O que coloco em questão (e esse talvez seja o motivo de sua rápida rejeição do público) é a necessidade de desqualificar a autenticidade de mulher de Ariadna. E isso está estampado na mídia, em dizeres como "ela/ele", "que é homem", "engana", "gay". O preconceito contra trans tem muitas faces, mas uma explicação – apontada pela cientista social Larissa Pelucio – é que a sociedade tende a ver uma trans como alguém que quer enganar, aquela pessoa que quer se passar por quem não é, como figura ilegítima, enganosa. Querem, portanto, que Ariadna diga que não é mulher, que é "ele", que é menos mulher que as outras mulheres. E como não disse, argumentam que não dariam o prêmio a uma farsa.

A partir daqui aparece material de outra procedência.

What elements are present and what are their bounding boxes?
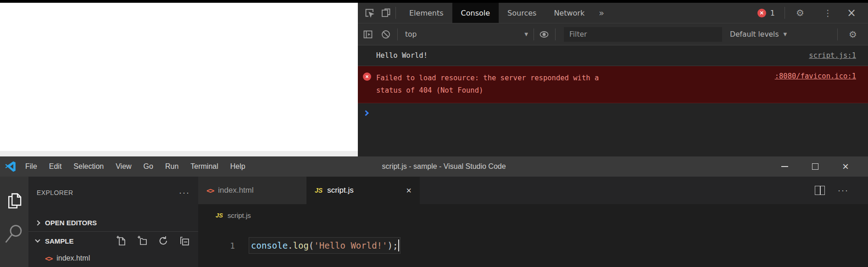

É por esse motivo que as pessoas se sentem muito tranquilas em procurar sinais de onde ela vai se trair, se entregar. "É na mão? É no pé? É o gogó? E nem se preocupam se isso vai ofender ou machucar" E automaticamente, quando constatam ser "alguém que engana", recriminam de peito estufado, cheios de razão. Diego Alemão fez isso em seu programa no canal pago: disse que Ariadna não iria ENGANAR ninguém porque tem gogó.
 
Pergunto: Alguma mulher genética (que nasceu com sexo biológico feminino) gostaria de ter sua identidade feminina colocada em xeque? Imagine então como isso é para alguém que lutou muito por tal identidade. Vi uma blogueira de BBB (ex-atriz, ex-bem sucedida) dizer que, caso ela ficasse com alguém e não revelasse o seu passado, poderia ser processada por assédio moral. Como se beijar com uma transexual fosse motivo de chacota, algo vergonhoso, pegadinha.

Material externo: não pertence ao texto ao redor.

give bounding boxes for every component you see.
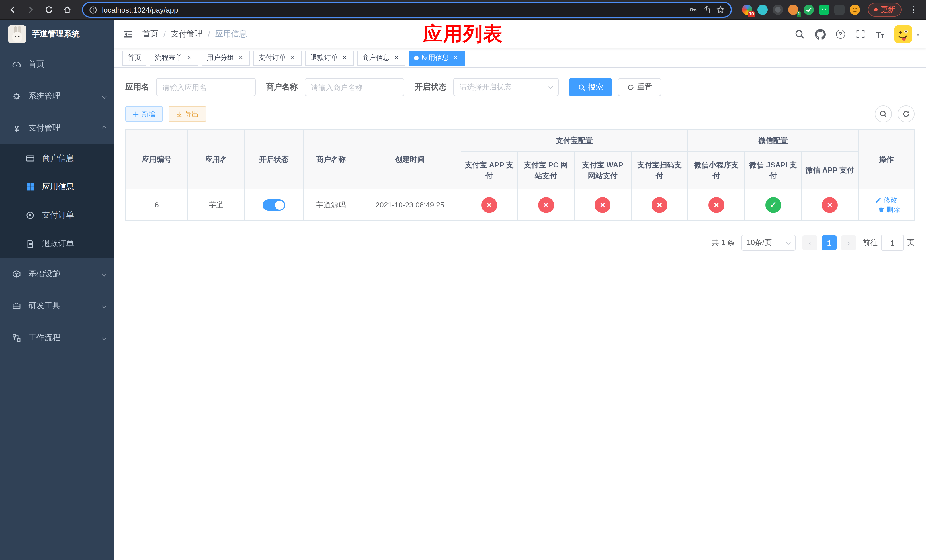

Ariadna incomoda. E não é pelo seu jeito. Ariadna incomoda principalmente porque existe. Porque a sociedade ainda não sabe lidar com as diferentes formas de persona que aparentam até contemporâneas (mas são antigas), com as identidades conquistadas, com a felicidade alheia, com o rompimento de questões que estão fixadas em pênis e vagina, pelo machismo e transfobia.

E como incomoda, é marginalizada, eliminada, deve ficar longe. É por isso que muitas travestis trabalham à margem da sociedade, como garotas de programa. Lá, estão dentro de um mundo que as aceita melhor porque é escondido, também marginalizado, onde encontram outras iguais discriminadas, onde "ninguém" quer ver, mas muitos pais de família sentir. O problema é que temos a tendência de ver e comentar apenas o resultado de todo o processo, esquecendo os meandros do meio e o preconceito que nós mesmos carregamos.

Para quem se assustou, a eliminação de Ariadna não é novidade na televisão. Basta lembrar da primeira travesti a participar de um reality show – a Bianca Soares da Casa dos Artistas 4, Protagonistas de Novela, em 2004: foi a primeira eliminada na primeira semana com mais de 70% dos votos. E até da participação da drag-transexual Nany People em A Fazenda: em sua primeira roça na quinta semana… tchau!

Ou seja, enquanto não começarmos a observar uma travesti, uma transexual, uma transgênero, como figura legítima, como mais uma manifestação do comportamento humano e de suas identidades – com características femininas e masculinas naturais, e não como uma pegadinha do Sérgio Mallandro – dificilmente teremos uma evolução no pensamento sobre quem está a frente das convenções sexuais, nos direitos básicos e universais de todos e até nas reais chances de uma participante transexual vencer um reality show da Globo.

"Se alguém pergunta, falo: sou mulher. Porque eu sou uma mulher. Porque sempre foi meu sonho, sabe. Se alguém fala que duvida… Eu mostro: Toma aqui meu RG" (Ariadna, madrugada de segunda-feira, dia 17 de janeiro). Afinal, ser transexual é mais que uma escolha, é característica intrínseca. Ela é mulher (mulher transexual, que seja), e sempre foi. O que teve por alguns momentos entre as pernas nunca foi maior do que teve entre as orelhas, em seu pensamento, em sua verdade.

* Neto Lucon é jornalista e autor do livro "Por um lugar ao Sol", sobre travestis e transexuais inseridas no mercado formal de trabalho, que será lançado este ano.